• [Task to complete]:
Look below for the line with "حمایت از مرزنشینان". Extract that line and each one after it through the last, word for word.

── Data excerpts ──

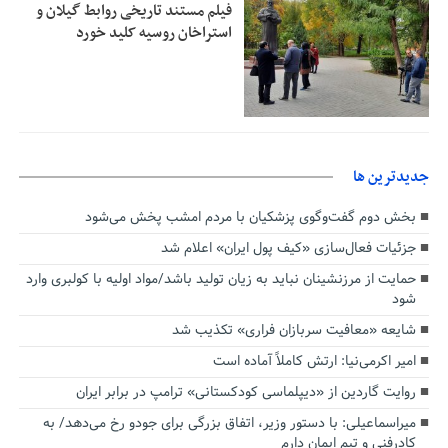
فیلم مستند تاریخی روابط گیلان و
استراخان روسیه کلید خورد
جديدترين ها
بخش دوم گفت‌وگوی پزشکیان با مردم امشب پخش می‌شود
جزئیات فعال‌سازی «کیف پول ایران» اعلام شد
حمایت از مرزنشینان نباید به زیان تولید باشد/مواد اولیه با کولبری وارد
شود
شایعه «معافیت سربازان فراری» تکذیب شد
امیر اکرمی‌نیا: ارتش کاملاً آماده است
روایت گاردین از «دیپلماسی کودکستانی» ترامپ در برابر ایران
میراسماعیلی: با دستور وزیر، اتفاق بزرگی برای جودو رخ می‌دهد/ به
کادرفنی و تیم ایمان دارم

───

• [Result below]:
حمایت از مرزنشینان نباید به زیان تولید باشد/مواد اولیه با کولبری وارد
شود
شایعه «معافیت سربازان فراری» تکذیب شد
امیر اکرمی‌نیا: ارتش کاملاً آماده است
روایت گاردین از «دیپلماسی کودکستانی» ترامپ در برابر ایران
میراسماعیلی: با دستور وزیر، اتفاق بزرگی برای جودو رخ می‌دهد/ به
کادرفنی و تیم ایمان دارم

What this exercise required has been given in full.